◆ **Assignment**: Find how many lines below mention "Solution". Nothing but the number is needed.

◆ **Source data**:

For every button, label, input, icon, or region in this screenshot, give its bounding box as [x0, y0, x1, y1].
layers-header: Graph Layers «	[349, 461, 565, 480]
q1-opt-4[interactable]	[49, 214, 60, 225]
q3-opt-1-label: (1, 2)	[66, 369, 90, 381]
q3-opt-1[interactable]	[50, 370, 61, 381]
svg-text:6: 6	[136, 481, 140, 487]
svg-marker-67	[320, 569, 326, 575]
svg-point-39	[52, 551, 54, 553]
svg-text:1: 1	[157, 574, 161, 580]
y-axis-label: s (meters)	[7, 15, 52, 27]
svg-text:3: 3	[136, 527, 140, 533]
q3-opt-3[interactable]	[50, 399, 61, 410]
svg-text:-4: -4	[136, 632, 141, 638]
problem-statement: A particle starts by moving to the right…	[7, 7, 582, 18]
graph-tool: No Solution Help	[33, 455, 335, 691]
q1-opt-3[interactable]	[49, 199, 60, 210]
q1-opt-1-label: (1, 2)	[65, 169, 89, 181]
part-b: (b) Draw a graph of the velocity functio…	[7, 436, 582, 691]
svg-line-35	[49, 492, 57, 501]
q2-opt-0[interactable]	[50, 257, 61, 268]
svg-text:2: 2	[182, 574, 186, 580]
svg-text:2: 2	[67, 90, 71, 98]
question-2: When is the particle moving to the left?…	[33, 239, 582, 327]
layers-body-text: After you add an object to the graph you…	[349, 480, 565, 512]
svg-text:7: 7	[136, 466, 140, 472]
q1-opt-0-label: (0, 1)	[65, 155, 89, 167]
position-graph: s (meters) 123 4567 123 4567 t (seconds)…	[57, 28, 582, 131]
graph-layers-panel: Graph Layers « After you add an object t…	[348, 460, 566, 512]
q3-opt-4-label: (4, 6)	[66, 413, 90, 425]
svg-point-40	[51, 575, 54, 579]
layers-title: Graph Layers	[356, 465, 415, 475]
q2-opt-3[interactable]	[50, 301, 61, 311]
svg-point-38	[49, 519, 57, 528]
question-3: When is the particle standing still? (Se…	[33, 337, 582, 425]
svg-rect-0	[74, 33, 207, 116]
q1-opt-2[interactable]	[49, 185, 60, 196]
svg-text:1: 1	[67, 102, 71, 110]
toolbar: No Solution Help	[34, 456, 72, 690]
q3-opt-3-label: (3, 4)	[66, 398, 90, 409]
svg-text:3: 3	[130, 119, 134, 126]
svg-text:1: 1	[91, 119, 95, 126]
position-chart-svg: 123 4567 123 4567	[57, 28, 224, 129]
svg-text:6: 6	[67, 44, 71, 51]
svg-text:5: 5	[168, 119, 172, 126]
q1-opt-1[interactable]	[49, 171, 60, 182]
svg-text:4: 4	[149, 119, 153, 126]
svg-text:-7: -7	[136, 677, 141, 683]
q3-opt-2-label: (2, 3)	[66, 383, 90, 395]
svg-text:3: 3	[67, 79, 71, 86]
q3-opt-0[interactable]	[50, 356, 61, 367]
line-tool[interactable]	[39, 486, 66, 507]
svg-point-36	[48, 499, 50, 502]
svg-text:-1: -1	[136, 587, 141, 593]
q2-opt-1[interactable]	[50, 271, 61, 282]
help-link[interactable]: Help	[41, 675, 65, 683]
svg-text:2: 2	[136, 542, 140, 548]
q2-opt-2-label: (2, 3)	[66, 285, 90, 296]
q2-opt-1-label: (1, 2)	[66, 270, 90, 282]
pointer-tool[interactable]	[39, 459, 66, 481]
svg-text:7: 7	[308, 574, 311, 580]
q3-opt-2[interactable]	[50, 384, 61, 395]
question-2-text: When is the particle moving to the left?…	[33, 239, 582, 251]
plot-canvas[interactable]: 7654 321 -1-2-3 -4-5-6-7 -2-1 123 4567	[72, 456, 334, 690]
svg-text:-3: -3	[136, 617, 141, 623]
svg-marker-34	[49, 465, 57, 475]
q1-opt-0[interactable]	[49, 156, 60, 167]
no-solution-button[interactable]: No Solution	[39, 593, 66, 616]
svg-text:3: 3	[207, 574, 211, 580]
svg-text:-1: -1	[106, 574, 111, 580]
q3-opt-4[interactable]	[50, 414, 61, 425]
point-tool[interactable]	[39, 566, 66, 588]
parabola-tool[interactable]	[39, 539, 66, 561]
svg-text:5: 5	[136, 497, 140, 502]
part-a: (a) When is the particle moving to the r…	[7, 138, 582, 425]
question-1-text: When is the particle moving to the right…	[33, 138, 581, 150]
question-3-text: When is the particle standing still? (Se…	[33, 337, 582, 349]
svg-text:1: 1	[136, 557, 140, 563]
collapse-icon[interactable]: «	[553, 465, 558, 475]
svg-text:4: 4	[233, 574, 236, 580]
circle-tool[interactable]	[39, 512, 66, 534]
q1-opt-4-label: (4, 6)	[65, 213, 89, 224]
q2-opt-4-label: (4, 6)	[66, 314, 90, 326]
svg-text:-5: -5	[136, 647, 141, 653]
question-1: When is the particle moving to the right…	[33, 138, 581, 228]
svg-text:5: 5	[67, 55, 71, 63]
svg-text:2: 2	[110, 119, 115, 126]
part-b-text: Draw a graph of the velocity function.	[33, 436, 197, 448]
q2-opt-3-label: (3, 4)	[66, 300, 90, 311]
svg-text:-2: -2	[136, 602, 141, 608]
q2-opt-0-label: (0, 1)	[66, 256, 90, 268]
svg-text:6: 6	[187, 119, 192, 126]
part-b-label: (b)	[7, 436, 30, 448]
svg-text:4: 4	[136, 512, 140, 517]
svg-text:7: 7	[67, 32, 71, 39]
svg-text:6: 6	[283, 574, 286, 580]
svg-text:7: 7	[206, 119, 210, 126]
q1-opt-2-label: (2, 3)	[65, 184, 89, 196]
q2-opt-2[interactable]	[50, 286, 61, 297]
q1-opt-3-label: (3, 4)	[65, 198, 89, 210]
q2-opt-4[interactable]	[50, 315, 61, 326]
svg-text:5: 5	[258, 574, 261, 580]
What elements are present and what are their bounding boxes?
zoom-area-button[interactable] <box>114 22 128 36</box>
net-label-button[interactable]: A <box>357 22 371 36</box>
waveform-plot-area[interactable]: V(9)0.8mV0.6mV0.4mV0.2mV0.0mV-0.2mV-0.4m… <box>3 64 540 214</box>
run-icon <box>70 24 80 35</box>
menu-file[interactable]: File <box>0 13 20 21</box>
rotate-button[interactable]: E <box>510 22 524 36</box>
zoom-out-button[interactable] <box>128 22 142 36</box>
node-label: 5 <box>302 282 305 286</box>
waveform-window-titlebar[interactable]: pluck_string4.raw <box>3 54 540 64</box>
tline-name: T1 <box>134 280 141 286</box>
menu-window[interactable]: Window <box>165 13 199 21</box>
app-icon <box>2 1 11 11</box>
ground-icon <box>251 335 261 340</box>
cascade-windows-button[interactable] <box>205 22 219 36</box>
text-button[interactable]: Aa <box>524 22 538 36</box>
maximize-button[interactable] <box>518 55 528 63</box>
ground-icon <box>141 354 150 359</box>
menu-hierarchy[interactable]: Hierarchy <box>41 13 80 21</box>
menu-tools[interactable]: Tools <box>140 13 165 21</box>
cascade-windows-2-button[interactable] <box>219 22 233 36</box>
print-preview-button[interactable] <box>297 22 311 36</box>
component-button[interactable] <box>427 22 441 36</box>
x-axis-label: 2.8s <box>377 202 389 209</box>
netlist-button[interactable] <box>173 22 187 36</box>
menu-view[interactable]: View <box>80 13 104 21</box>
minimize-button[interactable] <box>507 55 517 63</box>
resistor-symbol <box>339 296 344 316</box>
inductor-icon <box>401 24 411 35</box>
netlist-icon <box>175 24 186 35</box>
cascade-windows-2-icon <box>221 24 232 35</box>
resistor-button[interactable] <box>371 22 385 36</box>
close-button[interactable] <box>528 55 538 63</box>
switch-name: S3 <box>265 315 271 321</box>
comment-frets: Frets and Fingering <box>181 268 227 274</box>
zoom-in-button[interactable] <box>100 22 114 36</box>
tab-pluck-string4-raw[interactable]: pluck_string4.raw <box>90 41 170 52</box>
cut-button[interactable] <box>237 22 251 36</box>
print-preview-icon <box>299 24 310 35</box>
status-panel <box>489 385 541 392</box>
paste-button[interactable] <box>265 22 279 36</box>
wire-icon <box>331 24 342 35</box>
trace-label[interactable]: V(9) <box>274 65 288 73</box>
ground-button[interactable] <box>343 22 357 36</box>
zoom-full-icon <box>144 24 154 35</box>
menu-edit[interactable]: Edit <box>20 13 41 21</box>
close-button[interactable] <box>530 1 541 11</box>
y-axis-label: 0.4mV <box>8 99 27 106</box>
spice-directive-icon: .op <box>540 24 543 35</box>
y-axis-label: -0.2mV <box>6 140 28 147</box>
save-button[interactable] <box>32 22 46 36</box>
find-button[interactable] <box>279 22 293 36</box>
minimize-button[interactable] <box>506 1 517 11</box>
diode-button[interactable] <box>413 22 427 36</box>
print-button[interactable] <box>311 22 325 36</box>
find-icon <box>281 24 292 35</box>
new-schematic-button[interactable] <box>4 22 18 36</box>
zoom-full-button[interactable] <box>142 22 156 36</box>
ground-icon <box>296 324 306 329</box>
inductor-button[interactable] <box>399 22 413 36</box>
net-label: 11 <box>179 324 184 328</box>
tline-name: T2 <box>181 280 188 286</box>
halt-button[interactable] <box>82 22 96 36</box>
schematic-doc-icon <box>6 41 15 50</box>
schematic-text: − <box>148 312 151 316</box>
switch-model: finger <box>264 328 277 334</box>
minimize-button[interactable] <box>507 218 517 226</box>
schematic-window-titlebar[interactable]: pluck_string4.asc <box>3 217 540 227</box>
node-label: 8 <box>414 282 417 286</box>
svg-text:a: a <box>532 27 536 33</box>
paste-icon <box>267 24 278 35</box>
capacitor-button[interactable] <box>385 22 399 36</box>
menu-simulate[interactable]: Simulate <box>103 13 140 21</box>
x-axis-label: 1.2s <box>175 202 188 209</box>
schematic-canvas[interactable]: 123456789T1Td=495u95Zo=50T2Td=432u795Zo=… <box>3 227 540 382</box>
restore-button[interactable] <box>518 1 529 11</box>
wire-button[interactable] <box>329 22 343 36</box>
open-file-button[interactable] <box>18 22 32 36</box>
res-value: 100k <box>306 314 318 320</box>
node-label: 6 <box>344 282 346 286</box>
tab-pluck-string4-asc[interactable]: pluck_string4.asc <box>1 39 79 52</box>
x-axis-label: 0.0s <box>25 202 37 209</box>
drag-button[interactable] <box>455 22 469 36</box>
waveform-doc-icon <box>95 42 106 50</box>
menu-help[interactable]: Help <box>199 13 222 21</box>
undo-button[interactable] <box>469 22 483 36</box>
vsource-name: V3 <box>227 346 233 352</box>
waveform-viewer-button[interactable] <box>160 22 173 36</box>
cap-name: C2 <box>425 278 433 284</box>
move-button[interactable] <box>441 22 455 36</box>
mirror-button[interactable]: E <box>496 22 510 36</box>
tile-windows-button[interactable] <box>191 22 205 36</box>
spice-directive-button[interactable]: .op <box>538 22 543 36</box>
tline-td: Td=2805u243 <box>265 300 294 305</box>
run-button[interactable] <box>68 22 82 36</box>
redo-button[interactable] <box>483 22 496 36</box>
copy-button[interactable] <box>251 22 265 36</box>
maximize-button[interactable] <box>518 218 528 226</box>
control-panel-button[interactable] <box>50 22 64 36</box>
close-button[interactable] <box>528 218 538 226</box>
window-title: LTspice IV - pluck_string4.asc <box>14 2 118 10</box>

◆ **Expected answer**: 3